In 2019, policy enforcement felt optional. In 2021, after watching too many “someone opened 0.0.0.0/0 on a production security group” incidents, it’s mandatory.

OPA with Conftest is my go-to for self-hosted setups. Terraform Cloud has Sentinel. Either works. The goal is the same: block known-bad patterns before they reach production.

Policies I enforce everywhere:

No public ingress on security groups without explicit approval
All resources must have required tags (team, environment, service)
No inline IAM policies – use managed policies
S3 buckets must have encryption and versioning enabled
RDS instances must not be publicly accessible

These aren’t business logic. They’re guardrails that prevent the easy mistakes.

Secrets Management Got Better

State files contain sensitive data. This was true in 2019 and it’s still true in 2021. The difference is that the tooling around it improved.
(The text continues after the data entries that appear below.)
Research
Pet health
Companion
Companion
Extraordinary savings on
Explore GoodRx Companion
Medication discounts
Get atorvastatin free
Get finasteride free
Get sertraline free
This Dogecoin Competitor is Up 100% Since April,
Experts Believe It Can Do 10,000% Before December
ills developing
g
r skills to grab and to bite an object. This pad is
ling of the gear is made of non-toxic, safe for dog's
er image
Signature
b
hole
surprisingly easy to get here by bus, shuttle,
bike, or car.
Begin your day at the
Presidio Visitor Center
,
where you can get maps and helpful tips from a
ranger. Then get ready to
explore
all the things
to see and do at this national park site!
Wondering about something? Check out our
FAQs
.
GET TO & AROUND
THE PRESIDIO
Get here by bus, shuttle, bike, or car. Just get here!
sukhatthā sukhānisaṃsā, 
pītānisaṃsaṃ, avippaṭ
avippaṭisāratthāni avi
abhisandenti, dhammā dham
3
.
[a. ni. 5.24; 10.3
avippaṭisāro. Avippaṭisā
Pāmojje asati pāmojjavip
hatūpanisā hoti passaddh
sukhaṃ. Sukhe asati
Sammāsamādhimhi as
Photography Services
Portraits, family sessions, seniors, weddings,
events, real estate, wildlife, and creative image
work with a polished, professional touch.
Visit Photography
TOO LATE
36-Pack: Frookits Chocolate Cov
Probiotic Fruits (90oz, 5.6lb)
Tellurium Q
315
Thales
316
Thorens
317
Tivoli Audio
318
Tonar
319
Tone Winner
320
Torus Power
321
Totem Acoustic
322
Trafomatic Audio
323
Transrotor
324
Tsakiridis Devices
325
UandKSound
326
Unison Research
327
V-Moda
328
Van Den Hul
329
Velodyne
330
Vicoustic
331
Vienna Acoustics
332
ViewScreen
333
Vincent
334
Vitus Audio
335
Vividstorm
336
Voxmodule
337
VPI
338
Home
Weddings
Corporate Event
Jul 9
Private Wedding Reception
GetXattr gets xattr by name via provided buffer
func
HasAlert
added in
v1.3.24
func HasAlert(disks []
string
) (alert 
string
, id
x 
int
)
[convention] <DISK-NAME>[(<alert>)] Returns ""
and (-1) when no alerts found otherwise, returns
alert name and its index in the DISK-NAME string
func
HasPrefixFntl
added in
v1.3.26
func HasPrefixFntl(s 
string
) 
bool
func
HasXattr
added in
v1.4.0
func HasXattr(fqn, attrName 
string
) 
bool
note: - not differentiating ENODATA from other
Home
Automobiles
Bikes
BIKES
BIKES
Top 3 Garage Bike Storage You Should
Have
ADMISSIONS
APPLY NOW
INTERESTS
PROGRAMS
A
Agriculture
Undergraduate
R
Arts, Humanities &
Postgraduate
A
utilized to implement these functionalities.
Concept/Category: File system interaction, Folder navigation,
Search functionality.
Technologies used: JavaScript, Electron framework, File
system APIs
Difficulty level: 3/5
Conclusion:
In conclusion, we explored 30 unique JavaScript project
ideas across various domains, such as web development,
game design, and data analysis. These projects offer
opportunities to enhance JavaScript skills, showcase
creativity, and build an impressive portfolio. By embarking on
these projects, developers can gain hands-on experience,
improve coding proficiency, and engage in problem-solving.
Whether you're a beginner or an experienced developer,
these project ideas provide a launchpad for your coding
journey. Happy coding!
Use a secrets manager (AWS Secrets Manager, HashiCorp Vault) and pass sensitive values at runtime. Mark outputs as sensitive so they don’t leak in plan output or CI logs. Never put credentials, API keys, or certificates in .tfvars files.

output "database_password" {
  value     = aws_db_instance.main.password
  sensitive = true
}

Drift Detection Isn’t Optional

Terraform assumes it’s the only thing changing your infrastructure. It isn’t. Console clicks, auto-scaling events, AWS service updates – drift happens.

Run terraform plan on a schedule (daily for production, weekly for staging) and alert on unexpected changes. This catches two things: manual changes that should have been codified, and resource changes that indicate a problem.

The Operational Routine

Terraform isn’t deploy-and-forget. It needs maintenance.

Weekly: Review plan output for drift in production stacks
Monthly: Update provider versions (pin them, but don’t let them go stale for months)
Quarterly: Audit state access, review module usage, clean up orphaned resources
Every PR: Review the plan output, not just the HCL diff

What I Would Tell 2019 Me

Invest in the module registry earlier. It’s the highest-leverage thing you can build for Terraform at scale. Every team that consumes a well-designed module is a team that isn’t reinventing infrastructure patterns.

Stop fighting workspaces. Just use directories. The extra files are worth the safety.

Get apply off of laptops on day one, not “when we’ve time.” The incident that happens before you migrate to CI will be more expensive than the migration itself.

Terraform scales fine. The syntax isn’t the hard part. Coordination, ownership, and safety are the hard parts. Get those right and the HCL takes care of itself.